# Boundary Question For General Bull



## Crash (Mar 20, 2008)

I am considering hunting near Echo and have found a road called Dikker Hill Road near there. I was wondering if any of you guys might know the area a little bit and know if that road in particular is privately owned or open to public. I have been scouting in the South Slope and Kamas area units, but can't seem to find enough open space away from roads and people. I don't want to know your secret spots or anything, just having a hell of a time finding maps for these boundaries. You can PM me if you would like. Thanks in advance.


----------



## cfarnwide (Sep 10, 2007)

Im not familiar with the road you mentioned but here is a link to all the 2009 big game maps and boundary descriptions.

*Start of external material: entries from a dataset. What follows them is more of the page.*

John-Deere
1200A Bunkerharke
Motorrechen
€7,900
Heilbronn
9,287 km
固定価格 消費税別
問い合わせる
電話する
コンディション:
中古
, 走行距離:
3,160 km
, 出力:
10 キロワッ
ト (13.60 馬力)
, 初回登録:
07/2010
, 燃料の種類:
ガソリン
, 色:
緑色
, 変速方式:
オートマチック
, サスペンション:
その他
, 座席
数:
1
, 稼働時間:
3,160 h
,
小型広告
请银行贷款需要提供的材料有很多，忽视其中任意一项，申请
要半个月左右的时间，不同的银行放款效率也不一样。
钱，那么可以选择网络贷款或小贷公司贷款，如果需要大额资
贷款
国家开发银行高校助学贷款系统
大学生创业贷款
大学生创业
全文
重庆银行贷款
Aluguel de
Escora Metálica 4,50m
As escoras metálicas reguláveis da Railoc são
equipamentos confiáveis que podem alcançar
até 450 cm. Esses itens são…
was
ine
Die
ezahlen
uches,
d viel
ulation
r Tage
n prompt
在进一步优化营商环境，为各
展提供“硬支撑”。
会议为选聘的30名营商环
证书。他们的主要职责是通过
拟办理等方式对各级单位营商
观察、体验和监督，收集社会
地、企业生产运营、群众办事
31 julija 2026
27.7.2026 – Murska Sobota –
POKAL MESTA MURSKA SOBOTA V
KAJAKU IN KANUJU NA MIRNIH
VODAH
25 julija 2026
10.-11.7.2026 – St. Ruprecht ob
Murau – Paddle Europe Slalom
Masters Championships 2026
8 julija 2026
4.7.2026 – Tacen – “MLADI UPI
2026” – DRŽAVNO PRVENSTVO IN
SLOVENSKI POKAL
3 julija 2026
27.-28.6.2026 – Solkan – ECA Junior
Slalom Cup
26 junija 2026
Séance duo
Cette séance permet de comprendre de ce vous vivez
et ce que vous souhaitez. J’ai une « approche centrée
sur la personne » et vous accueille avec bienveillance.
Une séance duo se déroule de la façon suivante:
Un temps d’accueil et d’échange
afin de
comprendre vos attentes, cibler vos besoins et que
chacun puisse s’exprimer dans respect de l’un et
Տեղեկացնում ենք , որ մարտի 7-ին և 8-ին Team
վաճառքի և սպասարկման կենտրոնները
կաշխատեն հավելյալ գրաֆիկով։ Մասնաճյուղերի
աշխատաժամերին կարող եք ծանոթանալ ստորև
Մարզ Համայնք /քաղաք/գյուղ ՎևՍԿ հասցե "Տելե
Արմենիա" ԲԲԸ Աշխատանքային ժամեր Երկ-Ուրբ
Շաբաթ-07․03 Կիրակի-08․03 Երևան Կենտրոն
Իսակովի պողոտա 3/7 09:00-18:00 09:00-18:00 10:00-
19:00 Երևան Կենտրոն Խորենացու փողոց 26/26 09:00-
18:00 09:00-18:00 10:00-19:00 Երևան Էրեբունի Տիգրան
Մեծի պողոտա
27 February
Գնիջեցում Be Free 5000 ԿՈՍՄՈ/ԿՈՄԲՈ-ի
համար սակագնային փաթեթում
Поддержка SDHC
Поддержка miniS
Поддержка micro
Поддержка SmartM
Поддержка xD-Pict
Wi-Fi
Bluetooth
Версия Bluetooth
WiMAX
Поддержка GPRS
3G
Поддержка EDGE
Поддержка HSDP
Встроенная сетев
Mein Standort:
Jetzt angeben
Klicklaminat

http://wildlife.utah.gov/maps/2009_biggame/


----------



## Crash (Mar 20, 2008)

I should have been more specific. I know the boundaries of the units. I just was wondering about the land ownership boundaries. What is BLM and what is not. This is my second year hunting elk and my seventh year hunting deer and have managed to shoot a little fork horn buck two years ago. So I am really trying to find places where I can escape the roads and people. Soapstone is beautiful but I get tired of being scoped by morons all the time. Thanks for the link though. It helped with a road question I had with my own map.


----------



## Kevin D (Sep 15, 2007)

Get a BLM map, they are the best in showing what is Forest, state, BLM, or private ground. They don't show geographical details as well as a Forest Service map, but if you used the two together, you'd have a pretty good idea.

The Trailhead Sports store in Logan has them, but aside from the BLM office, I don't know where to get them along the Wasatch front.


----------



## cfarnwide (Sep 10, 2007)

Also, in the Echo/Chalk Creek area, you have to be careful about public lands _that may be included_ in CWMU's.

I'd be certain to overlay CWMU boundaries over your public lands map.


----------



## reb8600 (Sep 8, 2007)

The only public land I am aware in the Echo area is the Henefer-Echo WMA and there is no vehicles allowed. Everything else is private.


----------